__Listed records__

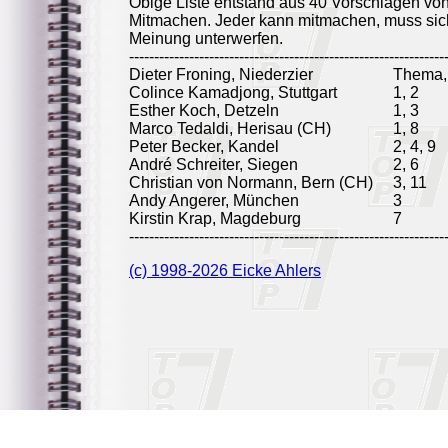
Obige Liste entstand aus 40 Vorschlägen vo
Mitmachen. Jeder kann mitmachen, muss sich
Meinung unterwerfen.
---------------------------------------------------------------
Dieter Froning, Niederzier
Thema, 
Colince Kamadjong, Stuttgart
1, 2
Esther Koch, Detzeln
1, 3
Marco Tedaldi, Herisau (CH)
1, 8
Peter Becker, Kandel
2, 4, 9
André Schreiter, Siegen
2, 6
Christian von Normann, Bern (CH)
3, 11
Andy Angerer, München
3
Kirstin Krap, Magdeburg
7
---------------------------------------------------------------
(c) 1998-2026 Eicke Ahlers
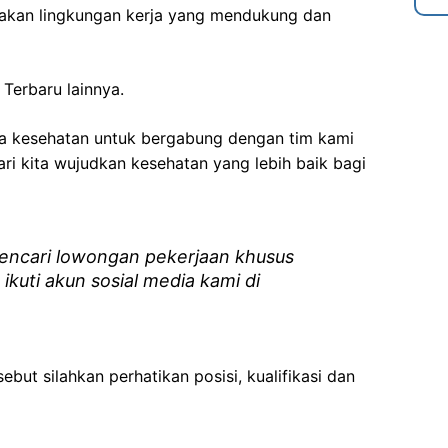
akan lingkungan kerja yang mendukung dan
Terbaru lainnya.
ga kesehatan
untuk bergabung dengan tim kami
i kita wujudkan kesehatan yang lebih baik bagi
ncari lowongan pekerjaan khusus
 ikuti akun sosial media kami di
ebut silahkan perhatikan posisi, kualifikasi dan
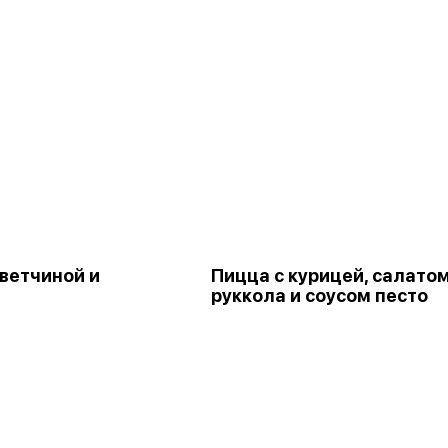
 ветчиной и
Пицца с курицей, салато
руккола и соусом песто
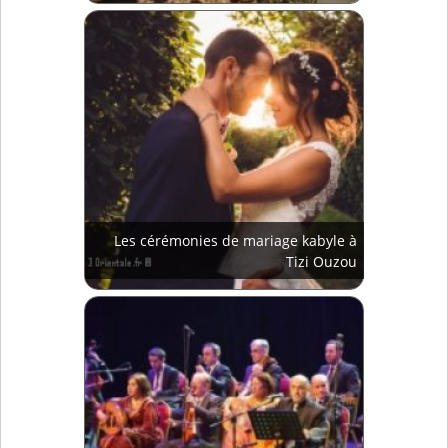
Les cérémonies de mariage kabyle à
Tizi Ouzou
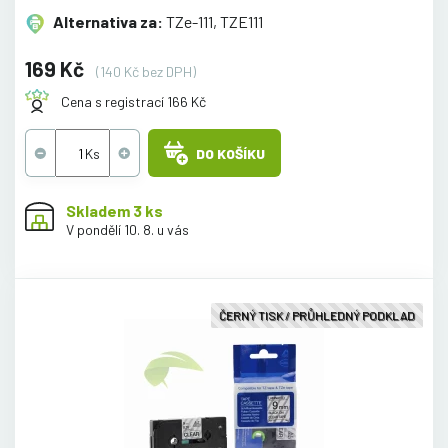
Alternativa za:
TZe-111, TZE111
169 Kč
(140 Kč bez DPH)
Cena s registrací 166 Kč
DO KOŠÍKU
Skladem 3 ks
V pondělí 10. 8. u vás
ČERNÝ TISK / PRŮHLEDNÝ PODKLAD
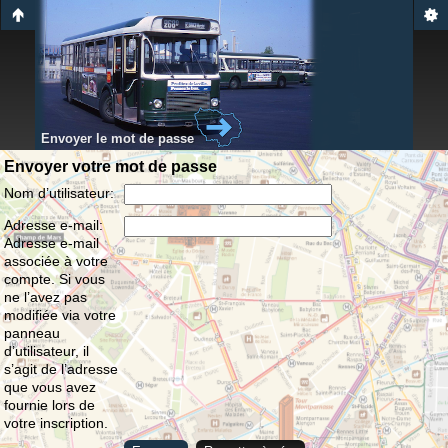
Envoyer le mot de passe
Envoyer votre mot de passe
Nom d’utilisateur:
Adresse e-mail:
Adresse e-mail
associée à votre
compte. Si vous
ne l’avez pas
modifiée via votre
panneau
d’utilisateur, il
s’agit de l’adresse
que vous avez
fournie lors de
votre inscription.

==

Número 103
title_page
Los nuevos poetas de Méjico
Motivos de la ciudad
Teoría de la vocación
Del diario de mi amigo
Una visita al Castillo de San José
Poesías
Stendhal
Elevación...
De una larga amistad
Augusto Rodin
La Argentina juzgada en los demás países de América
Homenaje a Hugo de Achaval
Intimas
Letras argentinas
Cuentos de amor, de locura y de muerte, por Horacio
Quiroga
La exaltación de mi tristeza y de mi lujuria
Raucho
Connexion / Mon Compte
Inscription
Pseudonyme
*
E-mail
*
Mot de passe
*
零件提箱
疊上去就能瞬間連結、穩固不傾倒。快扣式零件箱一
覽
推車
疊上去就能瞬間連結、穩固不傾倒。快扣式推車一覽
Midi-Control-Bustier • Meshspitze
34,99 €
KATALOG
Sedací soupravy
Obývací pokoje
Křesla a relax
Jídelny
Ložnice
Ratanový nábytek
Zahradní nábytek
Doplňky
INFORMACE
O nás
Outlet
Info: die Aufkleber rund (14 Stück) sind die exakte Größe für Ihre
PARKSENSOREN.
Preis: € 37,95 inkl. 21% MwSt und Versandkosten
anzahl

__Goal of the exercise__
Your copy should hold only the lines above from the one containing "akan lingkungan kerja yang mendukung dan" through the one containing "votre inscription.", exactly as written and free of pictures.

__Answer to the problem__
akan lingkungan kerja yang mendukung dan
Terbaru lainnya.
ga kesehatan
untuk bergabung dengan tim kami
i kita wujudkan kesehatan yang lebih baik bagi
ncari lowongan pekerjaan khusus
 ikuti akun sosial media kami di
ebut silahkan perhatikan posisi, kualifikasi dan
 ветчиной и
Пицца с курицей, салато
руккола и соусом песто
Les cérémonies de mariage kabyle à
Tizi Ouzou
Alternativa za:
TZe-111, TZE111
169 Kč
(140 Kč bez DPH)
Cena s registrací 166 Kč
DO KOŠÍKU
Skladem 3 ks
V pondělí 10. 8. u vás
ČERNÝ TISK / PRŮHLEDNÝ PODKLAD
Envoyer le mot de passe
Envoyer votre mot de passe
Nom d’utilisateur:
Adresse e-mail:
Adresse e-mail
associée à votre
compte. Si vous
ne l’avez pas
modifiée via votre
panneau
d’utilisateur, il
s’agit de l’adresse
que vous avez
fournie lors de
votre inscription.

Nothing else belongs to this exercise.